Renal outcomes according to renal replacement therapy modality and treatment protocol in the ATN and RENAL trials

We conducted a pooled analysis of individual patient data from the RENAL [8] and ATN [9] trials. The RENAL trial was a multicenter RCT comparing two different intensities of CRRT (40 mL/kg/h vs. 25 mL/kg/h) for AKI in 35 intensive care units (ICU) in Australia and New Zealand (ANZ) [8]. The ATN trial was a multicenter RCT comparing the efficacy of two different intensities of RRT (35 mL/kg/h vs. 20 mL/kg/h) for AKI in 27 ICUs in the USA [9].

All patients included in the original trials were considered for inclusion in the present study. Briefly, patients were eligible to participate in the RENAL trial if they were critically ill adults with AKI, were deemed to require CRRT by the attending physician, and fulfilled at least one of predefined inclusion criteria (severe organ edema, oliguria, hyperkalemia, uremia, and/or severe metabolic acidosis). In the ATN trial, critically ill adults with AKI, deemed to require RRT, and with at least one non-renal organ failure or sepsis were included. The only exclusion criterion in the present analysis was the absence of sufficient information on the first modality of RRT after randomization.

We established the exposure, CRRT or IHD, according to the first post-randomization RRT modality as a quasi-equivalent to intention to treat analysis. Illness severity was assessed by Acute Physiology and Chronic Health Evaluation (APACHE) III either directly recorded or derived from APACHE II using predefined formulas [10].

The primary outcome was RRT dependence at day 28 after randomization, defined as the last date of RRT. Secondary outcomes included RRT dependence at day 60, RRT dependence at day 28 and day 60 among survivors, RRT-free days at day 28 (patient alive and free of RRT), ICU, and hospital length of stay, and ICU, hospital, 28- and 60-day mortality.

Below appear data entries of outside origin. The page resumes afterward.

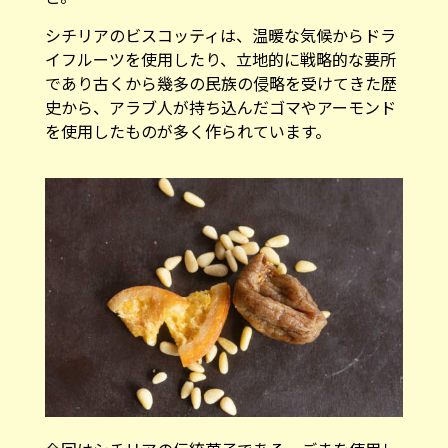
シチリアのビスコッティは、温暖な気候からドラ
イフルーツを使用したり、立地的に戦略的な要所
であり古くから幾多の民族の侵略を受けてきた歴
史から、アラブ人が持ち込んだゴマやアーモンド
を使用したものが多く作られています。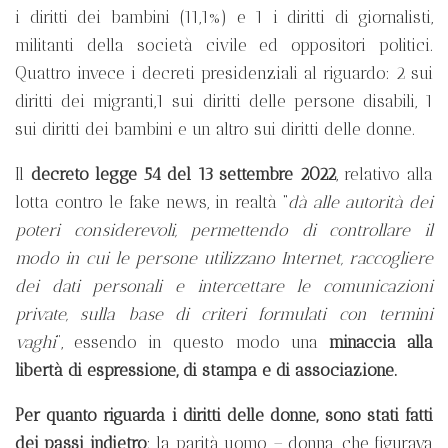
i diritti dei bambini (11,1%) e 1 i diritti di giornalisti,
militanti della società civile ed oppositori politici.
Quattro invece i decreti presidenziali al riguardo: 2 sui
diritti dei migranti,1 sui diritti delle persone disabili, 1
sui diritti dei bambini e un altro sui diritti delle donne.
Il
decreto legge 54 del 13 settembre 2022
, relativo alla
lotta contro le fake news, in realtà “
dà alle autorità dei
poteri considerevoli, permettendo di controllare il
modo in cui le persone utilizzano Internet, raccogliere
dei dati personali e intercettare le comunicazioni
private, sulla base di criteri formulati con termini
vaghi
”, essendo in questo modo una
minaccia alla
libertà di espressione, di stampa e di associazione.
Per quanto riguarda i diritti delle donne, sono stati fatti
dei passi indietro
: la parità uomo – donna, che figurava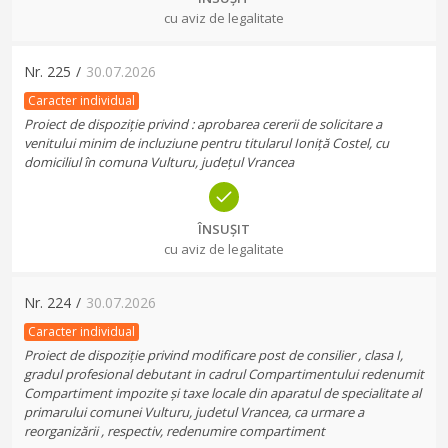
cu aviz de legalitate
Nr.
225
/
30.07.2026
Caracter individual
Proiect de dispoziție privind : aprobarea cererii de solicitare a
venitului minim de incluziune pentru titularul Ioniță Costel, cu
domiciliul în comuna Vulturu, județul Vrancea
ÎNSUȘIT
cu aviz de legalitate
Nr.
224
/
30.07.2026
Caracter individual
Proiect de dispoziție privind modificare post de consilier , clasa I,
gradul profesional debutant in cadrul Compartimentului redenumit
Compartiment impozite și taxe locale din aparatul de specialitate al
primarului comunei Vulturu, judetul Vrancea, ca urmare a
reorganizării , respectiv, redenumire compartiment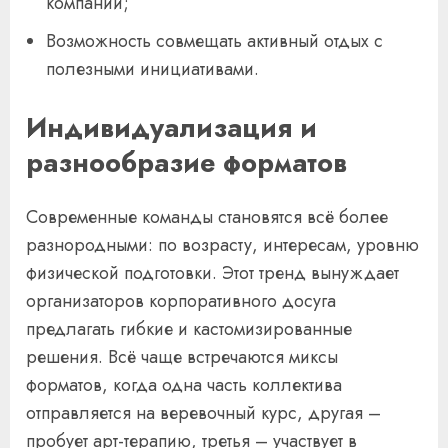
компании;
Возможность совмещать активный отдых с
полезными инициативами.
Индивидуализация и
разнообразие форматов
Современные команды становятся всё более
разнородными: по возрасту, интересам, уровню
физической подготовки. Этот тренд вынуждает
организаторов корпоративного досуга
предлагать гибкие и кастомизированные
решения. Всё чаще встречаются миксы
форматов, когда одна часть коллектива
отправляется на веревочный курс, другая –
пробует арт-терапию, третья – участвует в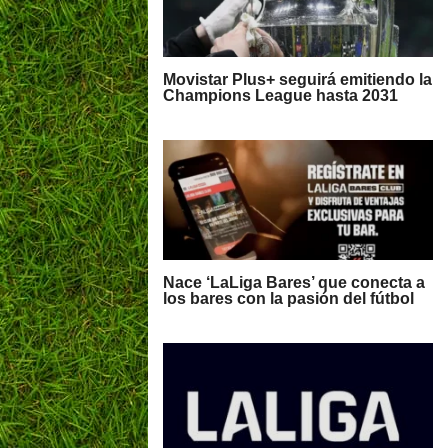
Movistar Plus+ seguirá emitiendo la
Champions League hasta 2031
Nace ‘LaLiga Bares’ que conecta a
los bares con la pasión del fútbol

Categorical variables are presented as numbers and percentages and compared using Fisher exact tests. Continuous variables are presented as median (quartile 25%–quartile 75%) and compared using Wilcoxon rank-sum test. Missingness is presented in Additional file 1: Table S1.

All analyses were adjusted using baseline data (Additional file 1: Table S2) to develop a model for the risk of being RRT dependent at 28 days.

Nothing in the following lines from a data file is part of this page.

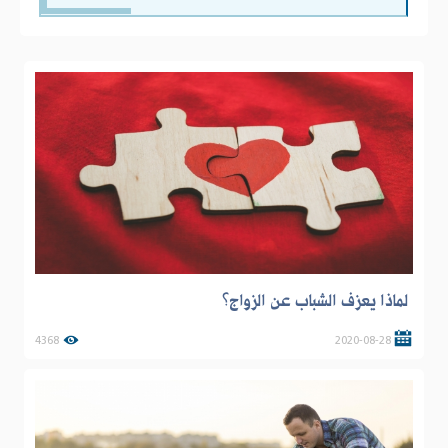
لماذا يعزف الشباب عن الزواج؟
4368
2020-08-28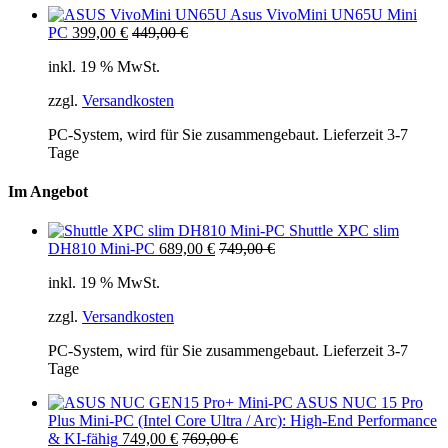
Asus VivoMini UN65U Mini
PC
399,00
€
449,00
€
inkl. 19 % MwSt.
zzgl.
Versandkosten
PC-System, wird für Sie zusammengebaut. Lieferzeit 3-7
Tage
Im Angebot
Shuttle XPC slim
DH810 Mini-PC
689,00
€
749,00
€
inkl. 19 % MwSt.
zzgl.
Versandkosten
PC-System, wird für Sie zusammengebaut. Lieferzeit 3-7
Tage
ASUS NUC 15 Pro
Plus Mini-PC (Intel Core Ultra / Arc): High-End Performance
& KI-fähig
749,00
€
769,00
€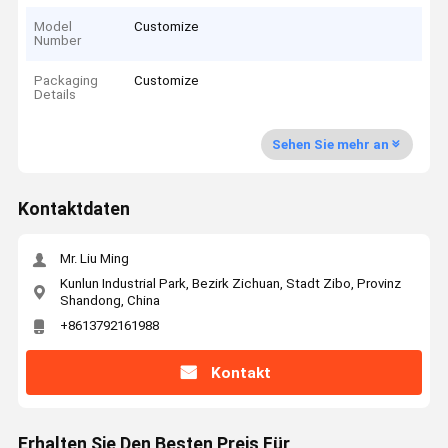
Model
Customize
Number
Packaging
Customize
Details
Sehen Sie mehr an
Kontaktdaten
Mr. Liu Ming
Kunlun Industrial Park, Bezirk Zichuan, Stadt Zibo, Provinz
Shandong, China
+8613792161988
Kontakt
Erhalten Sie Den Besten Preis Für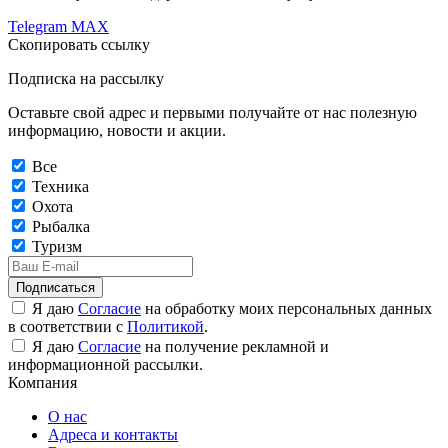
Telegram
MAX
Скопировать ссылку
Подписка на рассылку
Оставьте свой адрес и первыми получайте от нас полезную
информацию, новости и акции.
Все
Техника
Охота
Рыбалка
Туризм
Подписаться
Я даю
Согласие
на обработку моих персональных данных
в соответствии с
Политикой
.
Я даю
Согласие
на получение рекламной и
информационной рассылки.
Компания
О нас
Адреса и контакты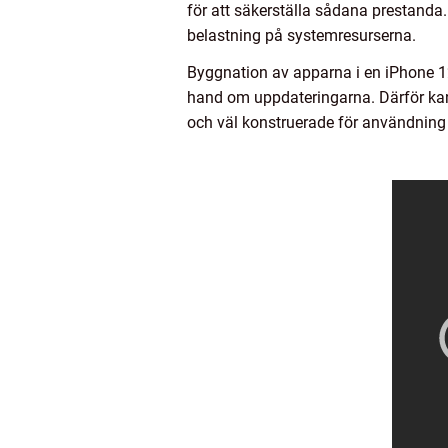
för att säkerställa sådana prestanda
belastning på systemresurserna.
Byggnation av apparna i en iPhone 12
hand om uppdateringarna. Därför kan d
och väl konstruerade för användnin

The primary outcome was first compared between the groups with a Fine-Gray competing-risk model, with death before the RRT independence as competing risk. Results are shown as sub-distribution hazard ratios (SHR) with their 95% confidence interval (CI) and presented as cumulative incidence plots. The same strategy was used for RRT dependence at day 60, ICU, and hospital length of stay. In the competing-risk models, subjects who died remain in the risk set and the RRT-free days at day 28 were compared using cumulative logistic models and presented as a common odds ratio (OR) with 95% CI. In this model, a common OR > 1.00 indicates a greater chance of having more RRT-free days at day 28 (better outcome). ICU and hospital mortality were compared with generalized linear models with binomial distribution and presented as odds ratios (ORs) and 95% CI. 28- and 60-day mortality were compared with Cox proportional hazard model and presented as hazard ratios (HRs) and 95% CI. The proportional hazard assumption was assessed through Schoenfeld residuals.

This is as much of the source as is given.